One note upfront: the resources below assume you want to actually get good at olympiad mathematics, not merely to have read the books. Reading without solving problems is almost worthless in this discipline. Buy a notebook. Work problems by hand. Come back to the solutions only after a genuine attempt.

Another thing to note is that I am not someone with alot of experiences in this field and neither I am perparing for any formal competitions such as the IMO, INMO etc. I am someone who studied it just for the sake of learning and these are the resources which I found the most useful.

Where to Start: General Problem-Solving

Before any area-specific study, you need a foundation in mathematical problem-solving as a craft. These books build that foundation.

Art of Problem Solving, Volumes 1 & 2 — Richard Rusczyk, Sandor Lehoczky

These are the entry point for almost everyone in the olympiad community. Volume 1 covers the fundamentals — number theory, algebra, geometry, counting — at a level accessible to a strong middle-school or early high-school student. Volume 2 goes further into each area and introduces more sophisticated techniques.

They are not glamorous books. The problems are not IMO-hard. But they build the vocabulary and the habit of proof-based thinking that everything else requires. If you are genuinely starting from scratch, begin here. If you can solve most of Volume 2 problems without much struggle, move on.

A mild criticism: the exposition in Volume 1 can feel slow and procedural. If you find yourself ahead of the material, skip forward. These books are designed to be complete, not lean.

The Art and Craft of Problem Solving — Paul Zeitz

This is a different kind of book. Zeitz is less interested in teaching you specific techniques and more interested in teaching you how to think about problems — when to try an invariant, when to look for a monovariant, when extreme cases are informative, how to generalise from examples.

The philosophy chapters at the beginning — on psychological strategies, on exploration, on the difference between a tactic and a strategy — are worth reading even if you skip everything else. No other olympiad book says these things as clearly.

The problem difficulty varies considerably, and some of the harder problems are genuinely difficult for a high-school student. Do not be discouraged by these. The book is not meant to be completed in one pass.

Problem Solving Strategies — Arthur Engel

Engel’s book is not gentle.

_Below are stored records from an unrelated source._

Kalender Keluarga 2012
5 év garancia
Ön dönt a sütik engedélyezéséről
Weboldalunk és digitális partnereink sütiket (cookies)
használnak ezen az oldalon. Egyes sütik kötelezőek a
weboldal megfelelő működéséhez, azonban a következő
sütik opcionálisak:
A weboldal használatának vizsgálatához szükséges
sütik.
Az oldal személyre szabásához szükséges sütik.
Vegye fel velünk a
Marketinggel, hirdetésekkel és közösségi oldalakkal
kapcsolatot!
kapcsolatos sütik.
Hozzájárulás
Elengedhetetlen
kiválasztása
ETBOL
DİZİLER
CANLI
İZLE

It is organised by technique — pigeonhole principle, invariants, colouring arguments and many others — and each chapter contains a large number of problems ranging from accessible to hard, all solved with minimal exposition.

This is a book for someone who already has a foundation and wants to see a large number of ideas in concentrated form. The solved examples are the main attraction. Engel does not hand-hold, but what he shows you is genuinely useful.

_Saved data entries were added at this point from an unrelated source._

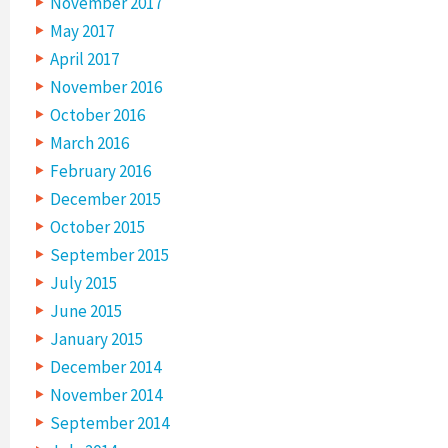
November 2017
May 2017
April 2017
November 2016
October 2016
March 2016
February 2016
December 2015
October 2015
September 2015
July 2015
June 2015
January 2015
December 2014
November 2014
September 2014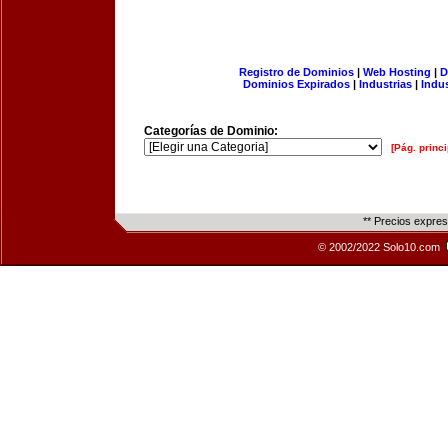
Registro de Dominios
|
Web Hosting
|
D
Dominios Expirados
|
Industrias
|
Indu
Categorías de Dominio:
[Pág. princi
** Precios expre
© 2002/2022 Solo10.com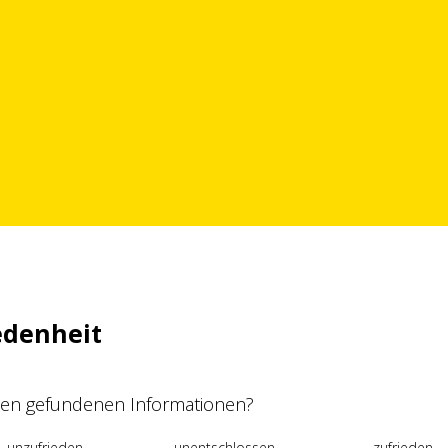
edenheit
 den gefundenen Informationen?
unzufrieden
unentschlossen
zufrieden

If you are preparing for IMO or equivalent competitions, Engel is essential — not for the exposition, but for the sheer density of technique it covers.

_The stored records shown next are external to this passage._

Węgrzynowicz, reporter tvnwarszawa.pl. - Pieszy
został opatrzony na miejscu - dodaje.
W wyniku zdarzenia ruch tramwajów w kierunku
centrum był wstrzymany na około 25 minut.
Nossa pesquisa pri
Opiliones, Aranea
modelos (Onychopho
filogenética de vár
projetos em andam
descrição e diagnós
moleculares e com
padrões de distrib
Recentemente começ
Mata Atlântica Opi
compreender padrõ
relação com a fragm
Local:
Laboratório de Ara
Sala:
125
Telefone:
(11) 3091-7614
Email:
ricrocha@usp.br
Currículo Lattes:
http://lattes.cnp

Mathematical Circles: Russian Experience — Fomin, Genkin, Itenberg

A product of the Russian mathematical olympiad tradition, this book reads differently from the others on this list. It is structured around mathematical circles — informal gatherings of students working through problems together — and it reflects the spirit of that format: curious, exploratory, not particularly concerned with being systematic.

The content covers elementary topics — divisibility, combinatorics, games, basic geometry — in a way that develops genuine mathematical intuition rather than technique catalogues. The problems are well-chosen and the discussions between them are worth reading. This is an excellent companion to AoPS Vol. 1 for someone early in their olympiad journey.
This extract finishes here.